**EXERCISE INSTRUCTIONS**.
What should come back is the data below, word for word, minus any picture.

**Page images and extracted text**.
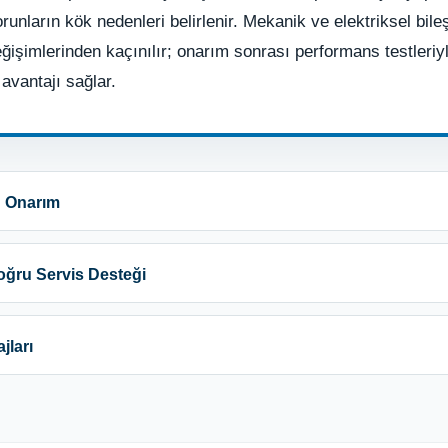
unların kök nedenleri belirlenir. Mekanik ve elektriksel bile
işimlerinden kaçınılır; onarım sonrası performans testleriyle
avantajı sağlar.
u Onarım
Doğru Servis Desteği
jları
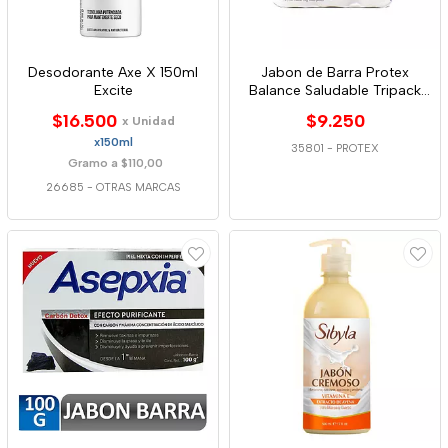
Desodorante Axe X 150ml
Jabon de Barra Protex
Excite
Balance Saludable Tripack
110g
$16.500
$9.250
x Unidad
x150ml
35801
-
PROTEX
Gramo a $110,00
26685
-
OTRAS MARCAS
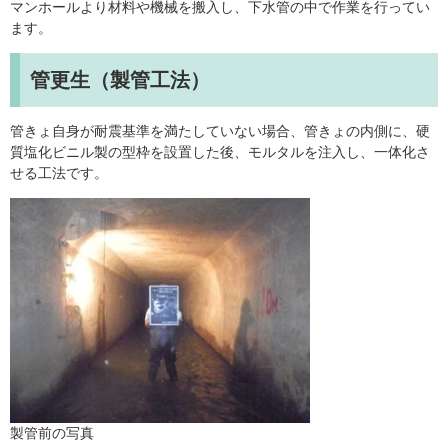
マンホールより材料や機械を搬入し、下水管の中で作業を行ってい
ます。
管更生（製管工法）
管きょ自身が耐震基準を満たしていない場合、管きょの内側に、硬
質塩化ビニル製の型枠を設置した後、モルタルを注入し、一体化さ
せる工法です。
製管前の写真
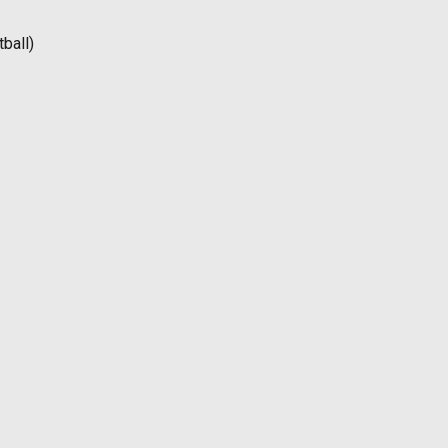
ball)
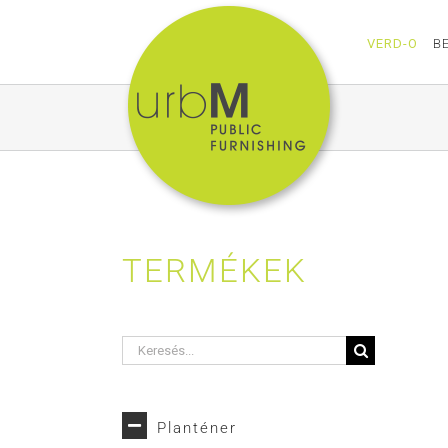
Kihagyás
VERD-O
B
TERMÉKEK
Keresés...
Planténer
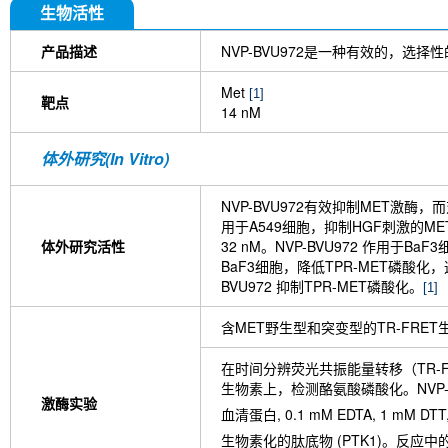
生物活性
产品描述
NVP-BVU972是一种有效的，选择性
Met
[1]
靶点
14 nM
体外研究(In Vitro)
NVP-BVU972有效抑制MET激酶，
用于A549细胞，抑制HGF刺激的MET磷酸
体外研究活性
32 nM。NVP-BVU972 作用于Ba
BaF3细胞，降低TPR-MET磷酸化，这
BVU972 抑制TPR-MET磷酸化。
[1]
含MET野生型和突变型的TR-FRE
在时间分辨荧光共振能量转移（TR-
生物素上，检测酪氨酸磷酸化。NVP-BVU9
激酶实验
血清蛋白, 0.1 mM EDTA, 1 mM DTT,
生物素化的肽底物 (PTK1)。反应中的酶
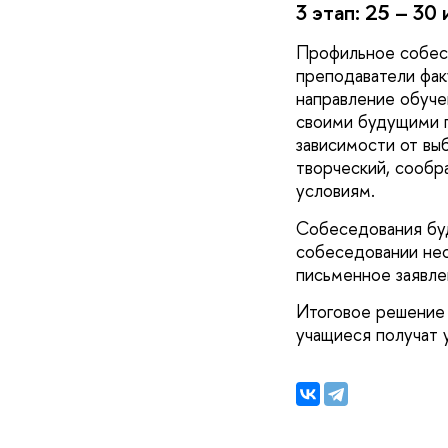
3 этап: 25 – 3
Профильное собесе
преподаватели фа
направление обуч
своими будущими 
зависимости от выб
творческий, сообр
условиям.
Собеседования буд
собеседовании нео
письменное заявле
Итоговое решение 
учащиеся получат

**TASK OUTPUT**.
unların kök nedenleri belirlenir. Mekanik ve elektriksel bile
işimlerinden kaçınılır; onarım sonrası performans testleriyle
avantajı sağlar.
u Onarım
Doğru Servis Desteği
jları
Desodorante Axe X 150ml
Jabon de Barra Protex
Excite
Balance Saludable Tripack
110g
$16.500
$9.250
x Unidad
x150ml
35801
-
PROTEX
Gramo a $110,00
26685
-
OTRAS MARCAS
マンホールより材料や機械を搬入し、下水管の中で作業を行ってい
ます。
管更生（製管工法）
管きょ自身が耐震基準を満たしていない場合、管きょの内側に、硬
質塩化ビニル製の型枠を設置した後、モルタルを注入し、一体化さ
せる工法です。
製管前の写真
ball)
Kihagyás
VERD-O
B
TERMÉKEK
Keresés...
Planténer
生物活性
产品描述
NVP-BVU972是一种有效的，选择性
Met
[1]
靶点
14 nM
体外研究(In Vitro)
NVP-BVU972有效抑制MET激酶，
用于A549细胞，抑制HGF刺激的MET磷酸
体外研究活性
32 nM。NVP-BVU972 作用于Ba
BaF3细胞，降低TPR-MET磷酸化，这
BVU972 抑制TPR-MET磷酸化。
[1]
含MET野生型和突变型的TR-FRE
在时间分辨荧光共振能量转移（TR-
生物素上，检测酪氨酸磷酸化。NVP-BVU9
激酶实验
血清蛋白, 0.1 mM EDTA, 1 mM DTT,
生物素化的肽底物 (PTK1)。反应中的酶
3 этап: 25 – 3
Профильное собесе
преподаватели фа
направление обуч
своими будущими 
зависимости от выб
творческий, сообр
условиям.
Собеседования буд
собеседовании нео
письменное заявле
Итоговое решение 
учащиеся получат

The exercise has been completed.